__Required action__
Your task is to print all of the data below exactly, with no pictures included.

(Dataset entries)
* * *

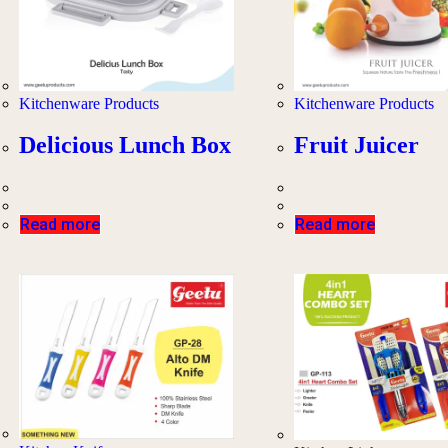
Kitchenware Products
Kitchenware Products
Delicious Lunch Box
Fruit Juicer
Read more
Read more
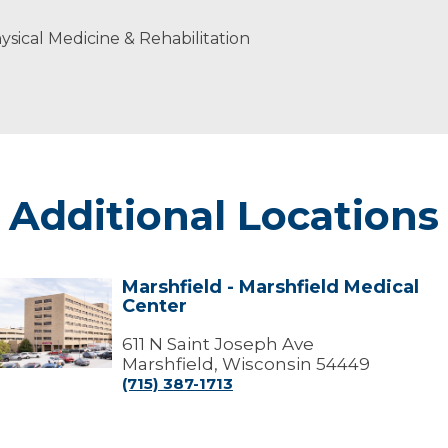
sical Medicine & Rehabilitation
Additional Locations
Marshfield - Marshfield Medical
arshfield
Center
arshfield
edical
611 N Saint Joseph Ave
Center
Marshfield, Wisconsin 54449
(715) 387-1713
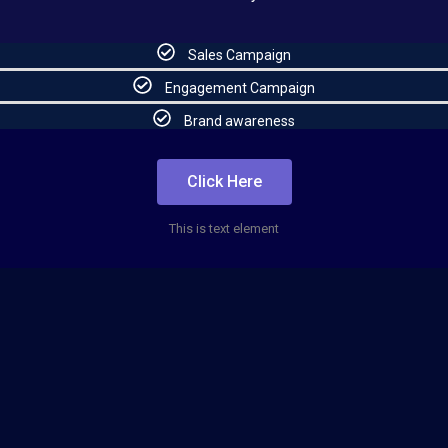
Sales Campaign
Engagement Campaign
Brand awareness
Click Here
This is text element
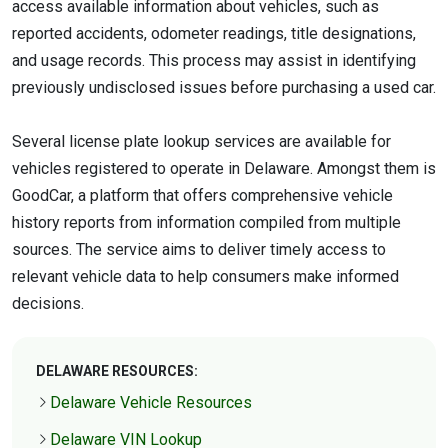
access available information about vehicles, such as
reported accidents, odometer readings, title designations,
and usage records. This process may assist in identifying
previously undisclosed issues before purchasing a used car.
Several license plate lookup services are available for
vehicles registered to operate in Delaware. Amongst them is
GoodCar, a platform that offers comprehensive vehicle
history reports from information compiled from multiple
sources. The service aims to deliver timely access to
relevant vehicle data to help consumers make informed
decisions.
DELAWARE RESOURCES:
Delaware Vehicle Resources
Delaware VIN Lookup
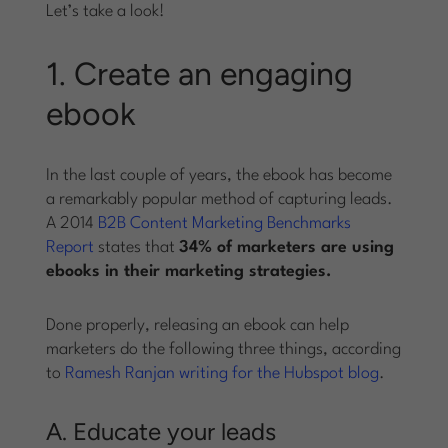
Let’s take a look!
1. Create an engaging
ebook
In the last couple of years, the ebook has become
a remarkably popular method of capturing leads.
A 2014
B2B Content Marketing Benchmarks
Report
states that
34% of marketers are using
ebooks in their marketing strategies.
Done properly, releasing an ebook can help
marketers do the following three things, according
to
Ramesh Ranjan writing for the Hubspot blog
.
A. Educate your leads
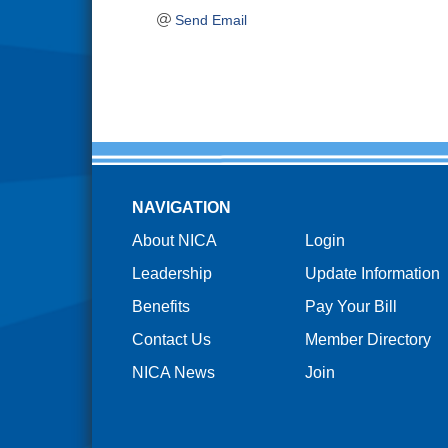
Send Email
NAVIGATION
About NICA
Login
Leadership
Update Information
Benefits
Pay Your Bill
Contact Us
Member Directory
NICA News
Join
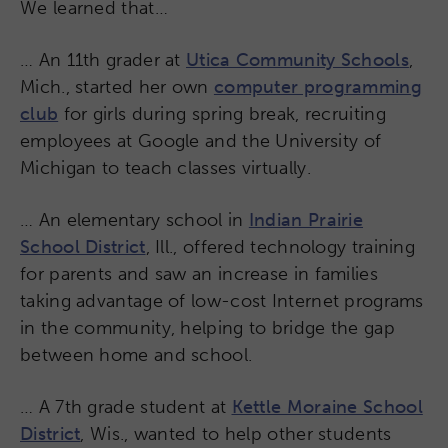
We learned that…
… An 11th grader at
Utica Community Schools
,
Mich., started her own
computer programming
club
for girls during spring break, recruiting
employees at Google and the University of
Michigan to teach classes virtually.
… An elementary school in
Indian Prairie
School District
, Ill., offered technology training
for parents and saw an increase in families
taking advantage of low-cost Internet programs
in the community, helping to bridge the gap
between home and school.
… A 7th grade student at
Kettle Moraine School
District
, Wis., wanted to help other students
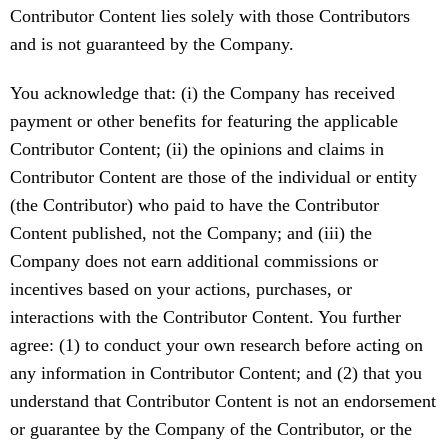
Contributor Content lies solely with those Contributors
and is not guaranteed by the Company.
You acknowledge that: (i) the Company has received
payment or other benefits for featuring the applicable
Contributor Content; (ii) the opinions and claims in
Contributor Content are those of the individual or entity
(the Contributor) who paid to have the Contributor
Content published, not the Company; and (iii) the
Company does not earn additional commissions or
incentives based on your actions, purchases, or
interactions with the Contributor Content. You further
agree: (1) to conduct your own research before acting on
any information in Contributor Content; and (2) that you
understand that Contributor Content is not an endorsement
or guarantee by the Company of the Contributor, or the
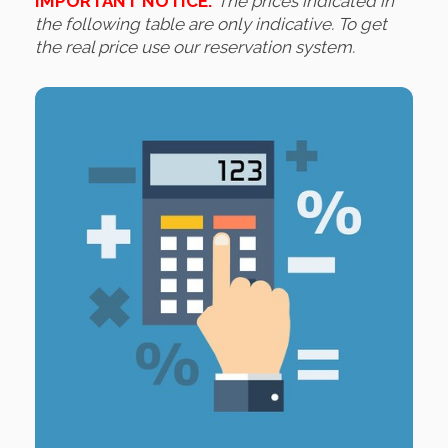
IMPORTANT NOTICE:
The prices indicated in
the following table are only indicative. To get
the real price use our reservation system.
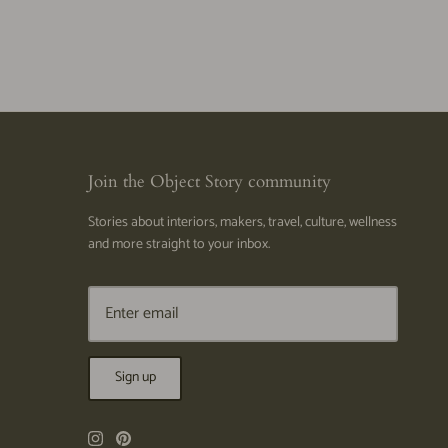
Join the Object Story community
Stories about interiors, makers, travel, culture, wellness
and more straight to your inbox.
Sign up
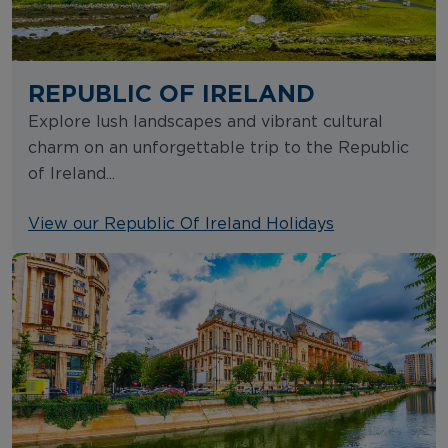
REPUBLIC OF IRELAND
Explore lush landscapes and vibrant cultural
charm on an unforgettable trip to the Republic
of Ireland...
View our Republic Of Ireland Holidays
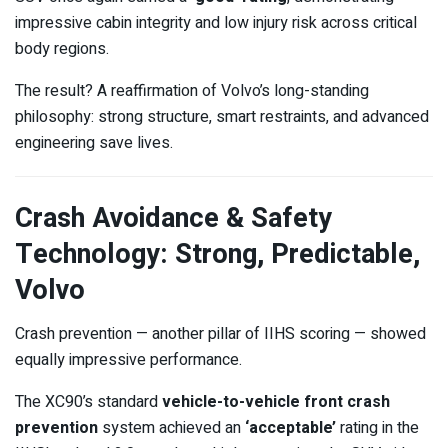
impressive cabin integrity and low injury risk across critical
body regions.
The result? A reaffirmation of Volvo’s long-standing
philosophy: strong structure, smart restraints, and advanced
engineering save lives.
Crash Avoidance & Safety
Technology: Strong, Predictable,
Volvo
Crash prevention — another pillar of IIHS scoring — showed
equally impressive performance.
The XC90’s standard
vehicle-to-vehicle front crash
prevention
system achieved an
‘acceptable’
rating in the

* * *

__Output for this exercise__
Kitchenware Products
Kitchenware Products
Delicious Lunch Box
Fruit Juicer
Read more
Read more
sical Medicine & Rehabilitation
Additional Locations
Marshfield - Marshfield Medical
arshfield
Center
arshfield
edical
611 N Saint Joseph Ave
Center
Marshfield, Wisconsin 54449
(715) 387-1713
Sales Campaign
Engagement Campaign
Brand awareness
Click Here
This is text element
access available information about vehicles, such as
reported accidents, odometer readings, title designations,
and usage records. This process may assist in identifying
previously undisclosed issues before purchasing a used car.
Several license plate lookup services are available for
vehicles registered to operate in Delaware. Amongst them is
GoodCar, a platform that offers comprehensive vehicle
history reports from information compiled from multiple
sources. The service aims to deliver timely access to
relevant vehicle data to help consumers make informed
decisions.
DELAWARE RESOURCES:
Delaware Vehicle Resources
Delaware VIN Lookup
Let’s take a look!
1. Create an engaging
ebook
In the last couple of years, the ebook has become
a remarkably popular method of capturing leads.
A 2014
B2B Content Marketing Benchmarks
Report
states that
34% of marketers are using
ebooks in their marketing strategies.
Done properly, releasing an ebook can help
marketers do the following three things, according
to
Ramesh Ranjan writing for the Hubspot blog
.
A. Educate your leads
Send Email
NAVIGATION
About NICA
Login
Leadership
Update Information
Benefits
Pay Your Bill
Contact Us
Member Directory
NICA News
Join
We learned that…
… An 11th grader at
Utica Community Schools
,
Mich., started her own
computer programming
club
for girls during spring break, recruiting
employees at Google and the University of
Michigan to teach classes virtually.
… An elementary school in
Indian Prairie
School District
, Ill., offered technology training
for parents and saw an increase in families
taking advantage of low-cost Internet programs
in the community, helping to bridge the gap
between home and school.
… A 7th grade student at
Kettle Moraine School
District
, Wis., wanted to help other students
Contributor Content lies solely with those Contributors
and is not guaranteed by the Company.
You acknowledge that: (i) the Company has received
payment or other benefits for featuring the applicable
Contributor Content; (ii) the opinions and claims in
Contributor Content are those of the individual or entity
(the Contributor) who paid to have the Contributor
Content published, not the Company; and (iii) the
Company does not earn additional commissions or
incentives based on your actions, purchases, or
interactions with the Contributor Content. You further
agree: (1) to conduct your own research before acting on
any information in Contributor Content; and (2) that you
understand that Contributor Content is not an endorsement
or guarantee by the Company of the Contributor, or the
IMPORTANT NOTICE:
The prices indicated in
the following table are only indicative. To get
the real price use our reservation system.
Join the Object Story community
Stories about interiors, makers, travel, culture, wellness
and more straight to your inbox.
Sign up
REPUBLIC OF IRELAND
Explore lush landscapes and vibrant cultural
charm on an unforgettable trip to the Republic
of Ireland...
View our Republic Of Ireland Holidays
impressive cabin integrity and low injury risk across critical
body regions.
The result? A reaffirmation of Volvo’s long-standing
philosophy: strong structure, smart restraints, and advanced
engineering save lives.
Crash Avoidance & Safety
Technology: Strong, Predictable,
Volvo
Crash prevention — another pillar of IIHS scoring — showed
equally impressive performance.
The XC90’s standard
vehicle-to-vehicle front crash
prevention
system achieved an
‘acceptable’
rating in the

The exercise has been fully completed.